By Matthew Barbari
Problems for Venezuela and its president Nicolas Maduro continue to mount as the country heads inexorably towards its collapse. An economic system centered around oil exports revenues, a government that can no longer provide public services such as electricity or medical care, and growing civil unrest and violence have led Venezuelans to look for an alternative to Chavismo.
Under Hugo Chavez—Maduro’s predecessor—the Venezuelan economy boomed due to the high price of oil, with barrels selling for well over $100. With crude oil accounting for 96% of the country’s exports, Chavez’s political movement relied on heavy spending on social welfare programs.
However, the government failed to improve the oil production process, leading to a lower than average export price. With the price of a barrel produced in Venezuela dropping to around $20 in February, the entire economy dropped with it. This collapse in oil prices has compounded with an incredibly high inflation rate causing supply shortages in most basic necessities.
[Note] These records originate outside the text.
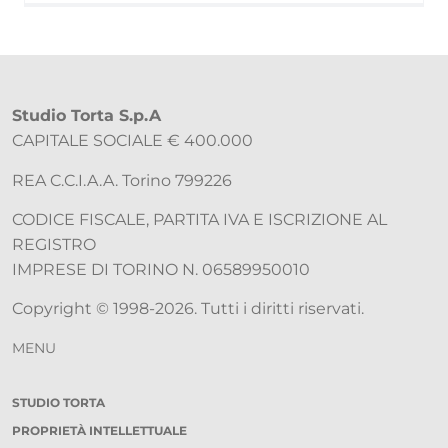
Studio Torta S.p.A
CAPITALE SOCIALE € 400.000
REA C.C.I.A.A. Torino 799226
CODICE FISCALE, PARTITA IVA E ISCRIZIONE AL
REGISTRO
IMPRESE DI TORINO N. 06589950010
Copyright © 1998-2026. Tutti i diritti riservati.
MENU
STUDIO TORTA
PROPRIETÀ INTELLETTUALE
The economic troubles have permeated through all aspects of life of Venezuelans. Massive food shortages, lack of proper medical care and constant power shortages are pushing the country close to a humanitarian crisis and are enraging even the most loyal of government supporters.
While Hugo Chavez was sufficiently charismatic to maintain public support during previous economic struggles, President Maduro is not. Increasingly fearing popular outbursts against the government and in a desperate attempt to control the crisis, he has recently declared a nationwide state of emergency.
The growing unrest has been building for some time and has led opposition parties to gain more seats in the National Assembly. There is also growing support for a recall election and a referendum to impeach President Maduro. However, the opposition is not organized in a cohesive unit against the Maduro government.
The situation has now deteriorated to the point where there is concern regarding “plausible scenarios” where Maduro’s own party or a military coup would force him out of office—triggering further civilian uprising and possibly the outbreak of a civil war.
Even though there have been gradual increases in oil prices over the past months, Venezuela has had to slow down production due to rampant power outages, failing to take full advantage of the market’s improvement. No matter the outcome of the referendum, Venezuela is heading towards bankruptcy and chaos. Hugo Chavez’s dream is turning into a nightmare for the Venezuelan people.